After downloading, each dataset contains multiple omics files. You need to place these omics files in the respective cancer folders under the IPFMC_working_directory/Datas/Omics/Raw_Omics directory, matching the cancer types. The placeholder files already present in the folders can be deleted or left as is, as they will not affect the reproduction process.

Specifically, the two gold standard evaluation datasets (Dataset #3 BRCA Complete and Dataset #3 COAD Complete) should be placed in the corresponding cancer+GOLD named folders.

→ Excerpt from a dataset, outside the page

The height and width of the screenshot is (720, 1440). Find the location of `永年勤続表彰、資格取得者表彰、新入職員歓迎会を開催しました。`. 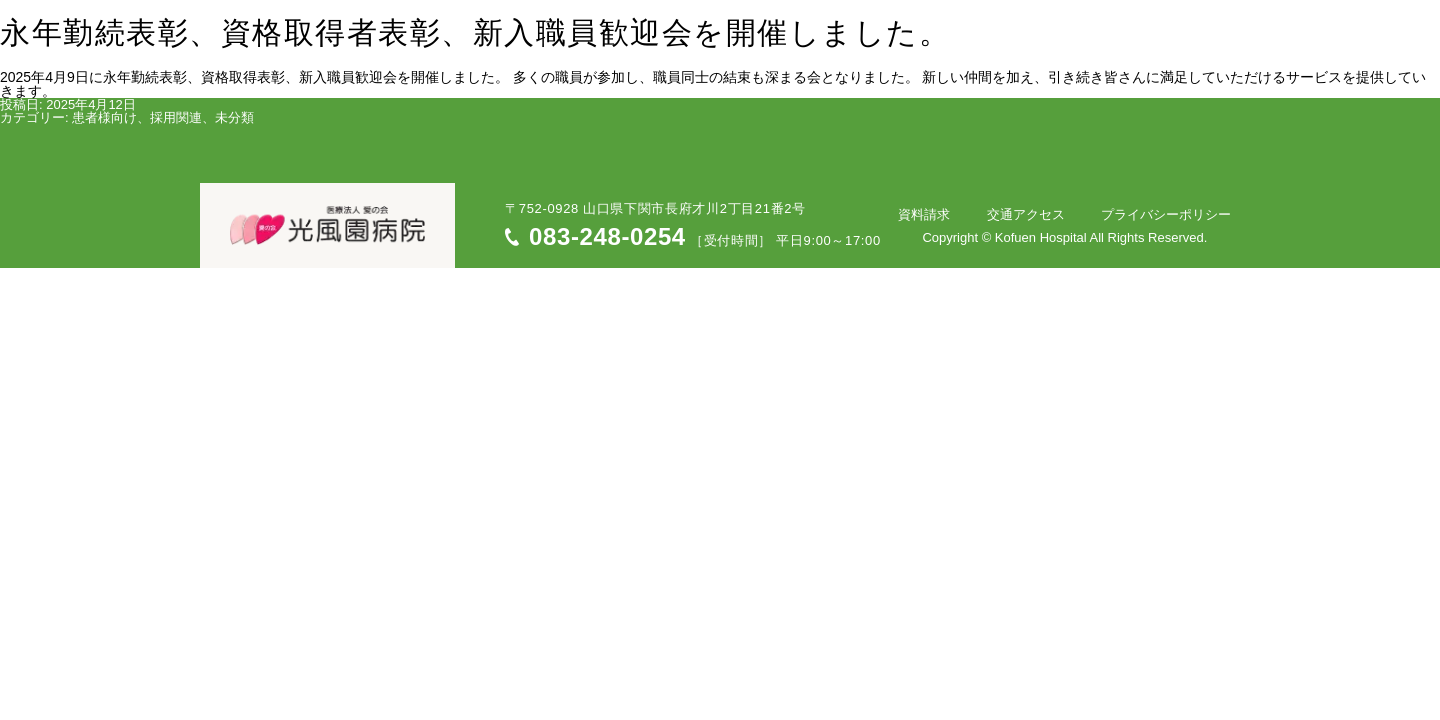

The remaining data, such as pathway information and patient survival data, are already included in IPFMC/IPFMC_working_directory and do not require separate downloading or processing.

Deploy to Server

Upload the entire working directory, which now contains the downloaded and filled omics data, to a Linux server (preferably with more than 4 CPU cores), and activate the Python environment that has all the packages included in our requirements.txt file installed. Next, set the current directory to the Evaluation_bash folder and execute the following steps in order:

  1. Run strategy 1 to obtain the four omics representations and pathway rankings for each of the nine cancer types:
bash Evaluation_S1.sh

This step is time-consuming. Please monitor the background command execution and ensure that all four programs activated by the sh file have completed before executing the next step.

  1. Run strategy 2 to obtain the four omics representations and pathway rankings for the two gold standard datasets:
bash Evaluation_S2.sh

As in the first step, wait for this step to complete before proceeding to the next step.

  1. Run the survival analysis and gold standard comparison analysis to obtain the survival analysis results for nine cancer datasets and true label comparison experiment results for the two gold standard datasets:
bash Downana.sh

After completing the above three steps, you can find all the evaluation data from our paper in IPFMC_working_directory/Datas/Assessment_Result.